What you should do: The entries need to be copied exactly.

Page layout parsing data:
○ ○ ○ ○ ○ ○ ○

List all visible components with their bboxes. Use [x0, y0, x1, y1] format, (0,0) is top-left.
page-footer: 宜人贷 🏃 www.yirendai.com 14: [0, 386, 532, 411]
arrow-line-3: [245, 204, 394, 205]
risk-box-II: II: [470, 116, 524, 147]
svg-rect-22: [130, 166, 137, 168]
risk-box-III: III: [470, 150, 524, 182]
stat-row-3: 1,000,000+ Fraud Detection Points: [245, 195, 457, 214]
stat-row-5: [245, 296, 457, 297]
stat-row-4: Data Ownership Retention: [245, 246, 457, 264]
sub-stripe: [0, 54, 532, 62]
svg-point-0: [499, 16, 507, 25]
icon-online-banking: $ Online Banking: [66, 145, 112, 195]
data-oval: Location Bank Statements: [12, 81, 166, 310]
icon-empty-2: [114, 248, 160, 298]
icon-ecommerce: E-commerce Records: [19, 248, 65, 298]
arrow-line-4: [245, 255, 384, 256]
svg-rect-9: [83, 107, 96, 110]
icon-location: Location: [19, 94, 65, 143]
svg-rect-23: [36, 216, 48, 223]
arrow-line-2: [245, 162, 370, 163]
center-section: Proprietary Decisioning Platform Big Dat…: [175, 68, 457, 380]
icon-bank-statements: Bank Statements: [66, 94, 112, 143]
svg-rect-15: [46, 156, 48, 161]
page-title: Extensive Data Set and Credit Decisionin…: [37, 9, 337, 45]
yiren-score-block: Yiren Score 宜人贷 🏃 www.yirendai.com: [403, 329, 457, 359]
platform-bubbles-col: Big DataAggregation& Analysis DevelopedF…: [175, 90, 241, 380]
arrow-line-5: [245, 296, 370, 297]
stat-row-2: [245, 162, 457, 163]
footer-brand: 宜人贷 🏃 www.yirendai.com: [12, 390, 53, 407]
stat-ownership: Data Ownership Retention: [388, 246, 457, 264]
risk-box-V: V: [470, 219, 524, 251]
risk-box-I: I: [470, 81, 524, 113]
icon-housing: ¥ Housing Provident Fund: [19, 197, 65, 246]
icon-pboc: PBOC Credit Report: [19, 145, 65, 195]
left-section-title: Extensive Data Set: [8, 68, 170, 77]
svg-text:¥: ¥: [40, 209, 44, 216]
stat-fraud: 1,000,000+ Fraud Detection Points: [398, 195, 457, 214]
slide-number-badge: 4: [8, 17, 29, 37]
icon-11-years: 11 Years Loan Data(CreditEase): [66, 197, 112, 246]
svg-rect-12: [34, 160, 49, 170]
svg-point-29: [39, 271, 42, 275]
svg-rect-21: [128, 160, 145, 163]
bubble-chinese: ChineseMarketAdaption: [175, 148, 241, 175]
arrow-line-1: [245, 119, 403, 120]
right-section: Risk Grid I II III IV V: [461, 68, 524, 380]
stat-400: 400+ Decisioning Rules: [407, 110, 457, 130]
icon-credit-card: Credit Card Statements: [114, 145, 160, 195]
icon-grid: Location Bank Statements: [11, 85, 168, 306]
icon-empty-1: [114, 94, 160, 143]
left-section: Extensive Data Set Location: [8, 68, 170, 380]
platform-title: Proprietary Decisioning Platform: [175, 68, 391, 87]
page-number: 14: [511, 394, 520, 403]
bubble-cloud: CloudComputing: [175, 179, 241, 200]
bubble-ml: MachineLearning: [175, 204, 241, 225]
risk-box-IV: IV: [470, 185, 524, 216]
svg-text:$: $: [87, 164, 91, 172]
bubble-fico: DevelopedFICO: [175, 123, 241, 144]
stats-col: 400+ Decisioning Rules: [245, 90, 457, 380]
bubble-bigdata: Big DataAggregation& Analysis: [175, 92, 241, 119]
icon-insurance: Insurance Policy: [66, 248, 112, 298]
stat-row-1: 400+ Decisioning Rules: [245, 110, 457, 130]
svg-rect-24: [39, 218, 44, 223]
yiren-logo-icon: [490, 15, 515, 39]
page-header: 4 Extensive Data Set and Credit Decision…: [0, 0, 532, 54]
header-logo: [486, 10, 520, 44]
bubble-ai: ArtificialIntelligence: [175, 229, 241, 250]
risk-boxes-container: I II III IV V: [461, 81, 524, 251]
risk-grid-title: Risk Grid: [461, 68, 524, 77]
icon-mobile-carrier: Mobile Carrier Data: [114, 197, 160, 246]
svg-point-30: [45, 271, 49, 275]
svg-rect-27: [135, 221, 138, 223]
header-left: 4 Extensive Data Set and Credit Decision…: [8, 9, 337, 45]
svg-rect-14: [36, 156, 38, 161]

○ ○ ○ ○ ○ ○ ○

Reply:
List all visible components with their bboxes. Use [x0, y0, x1, y1] format, (0,0) is top-left.
page-footer: 宜人贷 🏃 www.yirendai.com 14: [0, 386, 532, 411]
arrow-line-3: [245, 204, 394, 205]
risk-box-II: II: [470, 116, 524, 147]
svg-rect-22: [130, 166, 137, 168]
risk-box-III: III: [470, 150, 524, 182]
stat-row-3: 1,000,000+ Fraud Detection Points: [245, 195, 457, 214]
stat-row-5: [245, 296, 457, 297]
stat-row-4: Data Ownership Retention: [245, 246, 457, 264]
sub-stripe: [0, 54, 532, 62]
svg-point-0: [499, 16, 507, 25]
icon-online-banking: $ Online Banking: [66, 145, 112, 195]
data-oval: Location Bank Statements: [12, 81, 166, 310]
icon-empty-2: [114, 248, 160, 298]
icon-ecommerce: E-commerce Records: [19, 248, 65, 298]
arrow-line-4: [245, 255, 384, 256]
svg-rect-9: [83, 107, 96, 110]
icon-location: Location: [19, 94, 65, 143]
svg-rect-23: [36, 216, 48, 223]
arrow-line-2: [245, 162, 370, 163]
center-section: Proprietary Decisioning Platform Big Dat…: [175, 68, 457, 380]
icon-bank-statements: Bank Statements: [66, 94, 112, 143]
svg-rect-15: [46, 156, 48, 161]
page-title: Extensive Data Set and Credit Decisionin…: [37, 9, 337, 45]
yiren-score-block: Yiren Score 宜人贷 🏃 www.yirendai.com: [403, 329, 457, 359]
platform-bubbles-col: Big DataAggregation& Analysis DevelopedF…: [175, 90, 241, 380]
arrow-line-5: [245, 296, 370, 297]
stat-row-2: [245, 162, 457, 163]
footer-brand: 宜人贷 🏃 www.yirendai.com: [12, 390, 53, 407]
stat-ownership: Data Ownership Retention: [388, 246, 457, 264]
risk-box-V: V: [470, 219, 524, 251]
risk-box-I: I: [470, 81, 524, 113]
icon-housing: ¥ Housing Provident Fund: [19, 197, 65, 246]
icon-pboc: PBOC Credit Report: [19, 145, 65, 195]
left-section-title: Extensive Data Set: [8, 68, 170, 77]
svg-text:¥: ¥: [40, 209, 44, 216]
stat-fraud: 1,000,000+ Fraud Detection Points: [398, 195, 457, 214]
slide-number-badge: 4: [8, 17, 29, 37]
icon-11-years: 11 Years Loan Data(CreditEase): [66, 197, 112, 246]
svg-rect-12: [34, 160, 49, 170]
svg-point-29: [39, 271, 42, 275]
svg-rect-21: [128, 160, 145, 163]
bubble-chinese: ChineseMarketAdaption: [175, 148, 241, 175]
arrow-line-1: [245, 119, 403, 120]
right-section: Risk Grid I II III IV V: [461, 68, 524, 380]
stat-400: 400+ Decisioning Rules: [407, 110, 457, 130]
icon-credit-card: Credit Card Statements: [114, 145, 160, 195]
icon-grid: Location Bank Statements: [11, 85, 168, 306]
icon-empty-1: [114, 94, 160, 143]
left-section: Extensive Data Set Location: [8, 68, 170, 380]
platform-title: Proprietary Decisioning Platform: [175, 68, 391, 87]
page-number: 14: [511, 394, 520, 403]
bubble-cloud: CloudComputing: [175, 179, 241, 200]
bubble-ml: MachineLearning: [175, 204, 241, 225]
risk-box-IV: IV: [470, 185, 524, 216]
svg-text:$: $: [87, 164, 91, 172]
bubble-fico: DevelopedFICO: [175, 123, 241, 144]
stats-col: 400+ Decisioning Rules: [245, 90, 457, 380]
bubble-bigdata: Big DataAggregation& Analysis: [175, 92, 241, 119]
icon-insurance: Insurance Policy: [66, 248, 112, 298]
stat-row-1: 400+ Decisioning Rules: [245, 110, 457, 130]
svg-rect-24: [39, 218, 44, 223]
yiren-logo-icon: [490, 15, 515, 39]
page-header: 4 Extensive Data Set and Credit Decision…: [0, 0, 532, 54]
header-logo: [486, 10, 520, 44]
bubble-ai: ArtificialIntelligence: [175, 229, 241, 250]
risk-boxes-container: I II III IV V: [461, 81, 524, 251]
risk-grid-title: Risk Grid: [461, 68, 524, 77]
icon-mobile-carrier: Mobile Carrier Data: [114, 197, 160, 246]
svg-point-30: [45, 271, 49, 275]
svg-rect-27: [135, 221, 138, 223]
header-left: 4 Extensive Data Set and Credit Decision…: [8, 9, 337, 45]
svg-rect-14: [36, 156, 38, 161]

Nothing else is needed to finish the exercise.